PATCH: Speed up direct string concatenation by 20+%!
Carl Friedrich Bolz
cfbolz at gmx.de
Fri Sep 29 14:55:05 CEST 2006
Carl Friedrich Bolz wrote:
> Robin Becker wrote:
>> Larry Hastings wrote:
>>> THE PATCH
>>> The core concept: adding two strings together no longer returns a pure
>>> "string" object. Instead, it returns a "string concatenation" object
>>> which holds references to the two strings but does not actually
>>> them... yet. The strings are concatenated only when someone requests
>>> string's value, at which point it allocates all the space it needs and
>>> renders the concatenated string all at once.
>>> More to the point, if you add multiple strings together (a + b + c),
>>> it *doesn't* compute the intermediate strings (a + b).
>>> Upsides to this approach:
>> wouldn't this approach apply to other additions eg list+list seq+seq etc
> no, I think it depends on strings being immutable.
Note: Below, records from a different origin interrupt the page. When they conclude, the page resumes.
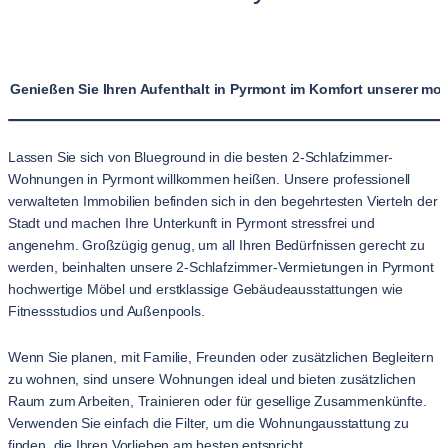
Genießen Sie Ihren Aufenthalt in Pyrmont im Komfort unserer m
Lassen Sie sich von Blueground in die besten 2-Schlafzimmer-
Wohnungen in Pyrmont willkommen heißen. Unsere professionell
verwalteten Immobilien befinden sich in den begehrtesten Vierteln der
Stadt und machen Ihre Unterkunft in Pyrmont stressfrei und
angenehm. Großzügig genug, um all Ihren Bedürfnissen gerecht zu
werden, beinhalten unsere 2-Schlafzimmer-Vermietungen in Pyrmont
hochwertige Möbel und erstklassige Gebäudeausstattungen wie
Fitnessstudios und Außenpools.
Wenn Sie planen, mit Familie, Freunden oder zusätzlichen Begleitern
zu wohnen, sind unsere Wohnungen ideal und bieten zusätzlichen
Raum zum Arbeiten, Trainieren oder für gesellige Zusammenkünfte.
Verwenden Sie einfach die Filter, um die Wohnungausstattung zu
finden, die Ihren Vorlieben am besten entspricht.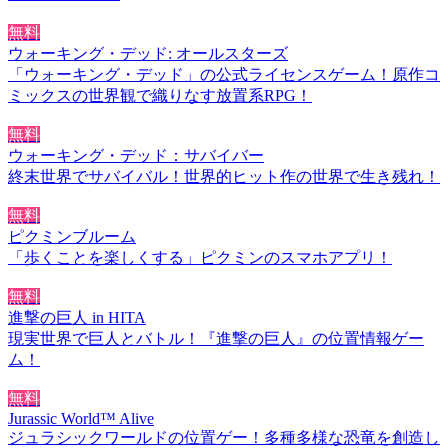
無料
ウォーキング・デッド: オールスターズ
「ウォーキング・デッド」の公式ライセンスゲーム！原作コ
ミックスの世界観で織りなす放置系RPG！
無料
ウォーキング・デッド：サバイバー
終末世界でサバイバル！世界的ヒット作の世界で生き残れ！
無料
ピクミンブルーム
「歩くことを楽しくする」ピクミンのスマホアプリ！
無料
進撃の巨人 in HITA
現実世界で巨人とバトル！『進撃の巨人』の位置情報ゲー
ム！
無料
Jurassic World™ Alive
ジュラシックワールドの位置ゲー！多種多様な恐竜を創造し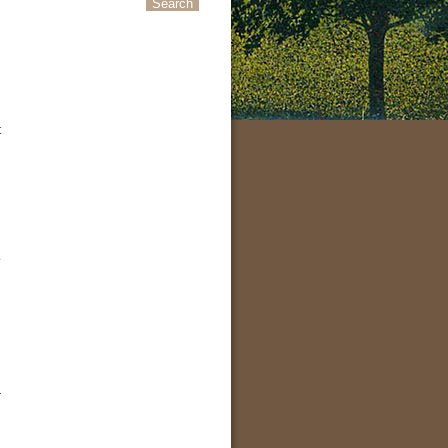
t
.
r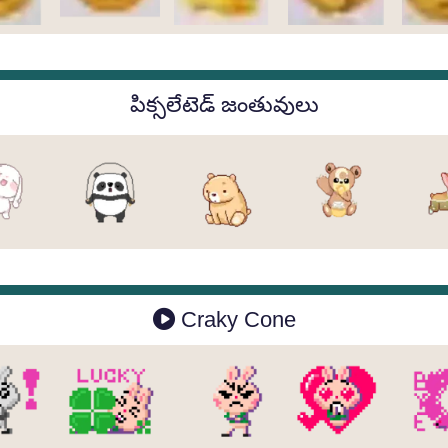
పిక్సలేటెడ్ జంతువులు
Craky Cone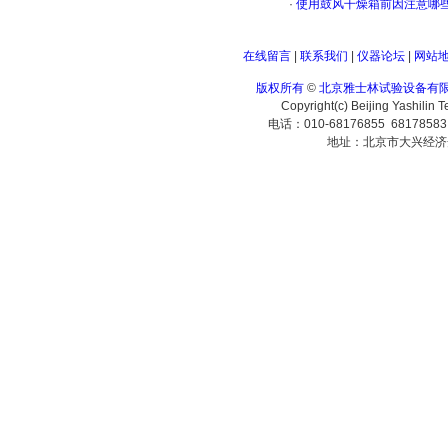
·
使用鼓风干燥箱前因注意哪
在线留言
|
联系我们
|
仪器论坛
|
网站
版权所有
©
北京雅士林试验设备有
Copyright(c) Beijing Yashilin 
电话：010-68176855 6817858
地址：北京市大兴经济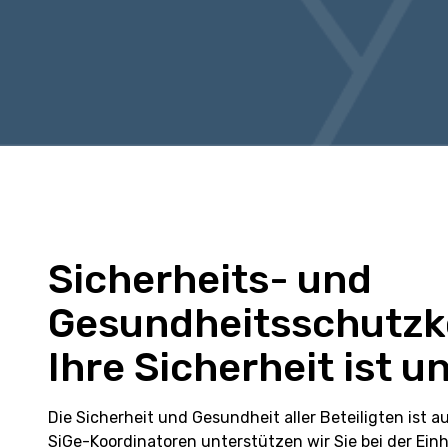
Sicherheits- und
Gesundheitsschutzko
Ihre Sicherheit ist 
Die Sicherheit und Gesundheit aller Beteiligten ist a
SiGe-Koordinatoren unterstützen wir Sie bei der E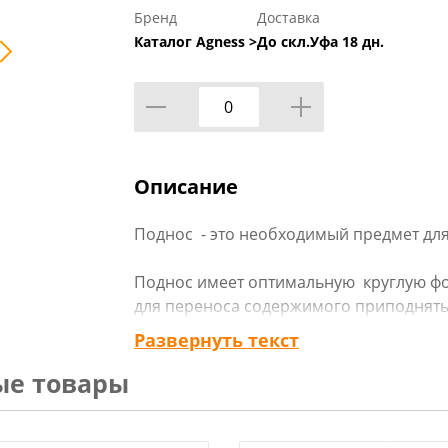
Бренд
Доставка
Каталог Agness >
До скл.Уфа 18 дн.
Описание
Поднос - это необходимый предмет для
Поднос имеет оптимальную круглую фо
для переноса содержимого приподнятые
Развернуть текст
Благодаря глянцевой поверхности, под
ые товары
достаточно протереть влажной тряпкой
ТМ AGNESS – отличный выбор!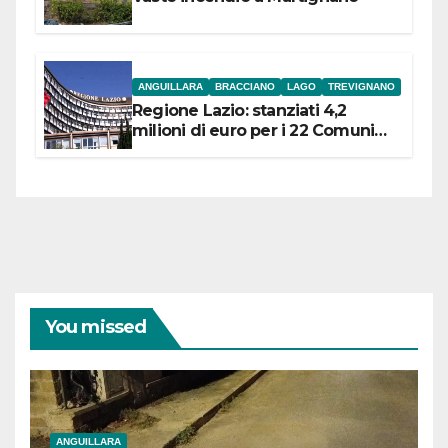
ANGUILLARA
BRACCIANO
LAGO
TREVIGNANO
Regione Lazio: stanziati 4,2
milioni di euro per i 22 Comuni
dell’Etruria Meridionale
You missed
ANGUILLARA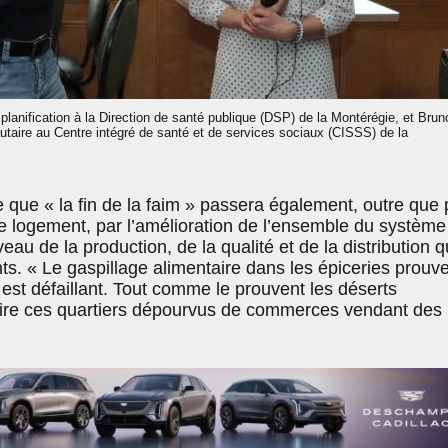
lanification à la Direction de santé publique (DSP) de la Montérégie, et Brun
aire au Centre intégré de santé et de services sociaux (CISSS) de la
e que « la fin de la faim » passera également, outre que 
 le logement, par l’amélioration de l’ensemble du système
veau de la production, de la qualité et de la distribution 
ts. « Le gaspillage alimentaire dans les épiceries prouv
est défaillant. Tout comme le prouvent les déserts
-dire ces quartiers dépourvus de commerces vendant des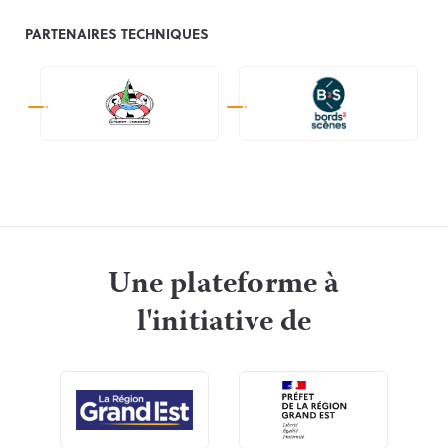
PARTENAIRES TECHNIQUES
Une plateforme à
l'initiative de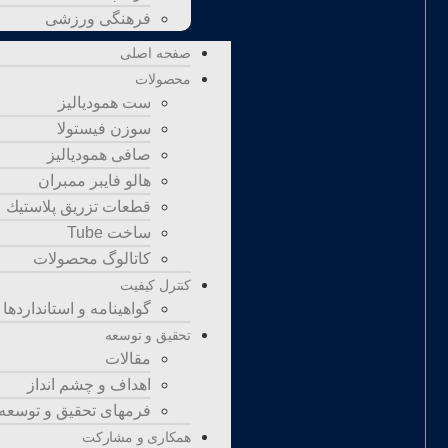
فرهنگی ورزشی
صفحه اصلی
محصولات
ست همودیالیز
سوزن فیستولا
صافی همودیالیز
هالو فایبر ممبران
قطعات تزريق پلاستيك
ساخت Tube
کاتالوگ محصولات
کنترل کیفیت
گواهينامه و استانداردها
تحقيق و توسعه
مقالات
اهداف و چشم انداز
فرمهای تحقیق و توسعه
همکاری و مشارکت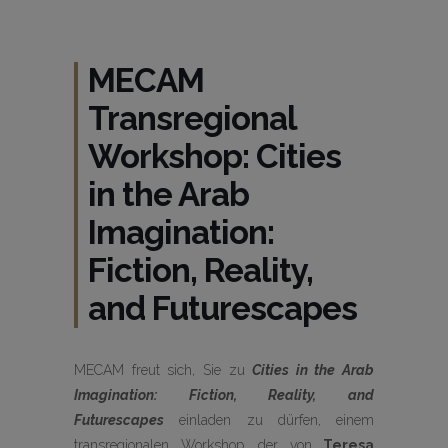
MECAM
Transregional
Workshop: Cities
in the Arab
Imagination:
Fiction, Reality,
and Futurescapes
MECAM freut sich, Sie zu
Cities in the Arab
Imagination: Fiction, Reality, and
Futurescapes
einladen zu dürfen, einem
transregionalen Workshop, der von
Teresa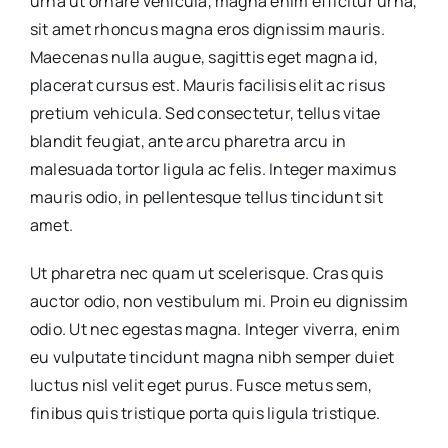
urna ut ornare vehicula, magna enim efficitur urna,
sit amet rhoncus magna eros dignissim mauris.
Maecenas nulla augue, sagittis eget magna id,
placerat cursus est. Mauris facilisis elit ac risus
pretium vehicula. Sed consectetur, tellus vitae
blandit feugiat, ante arcu pharetra arcu in
malesuada tortor ligula ac felis. Integer maximus
mauris odio, in pellentesque tellus tincidunt sit
amet.
Ut pharetra nec quam ut scelerisque. Cras quis
auctor odio, non vestibulum mi. Proin eu dignissim
odio. Ut nec egestas magna. Integer viverra, enim
eu vulputate tincidunt magna nibh semper duiet
luctus nisl velit eget purus. Fusce metus sem,
finibus quis tristique porta quis ligula tristique.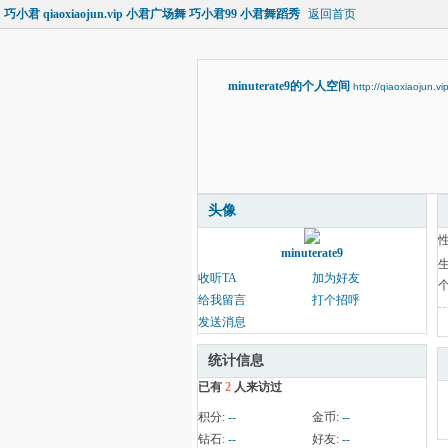
巧小君 qiaoxiaojun.vip 小君广场舞 巧小君99 小君舞蹈秀
返回首页
minuterate9的个人空间
http://qiaoxiaojun.v
头像
minuterate9
收听TA
加为好友
给我留言
打个招呼
发送消息
统计信息
已有
2
人来访过
积分:
--
金币:
--
钻石:
--
好友:
--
If you do list1 +
> list2 that way and list1 is mutated then the resulting list would be
> changed too.
>> I suppose the utility of such an approach depends on the frequency with
>> which multiple strings/lists/sequences etc are added together in real
> I think there are quite a lot of string additions around, it's just that
> people get told to use join all the time, so they are not written using "+".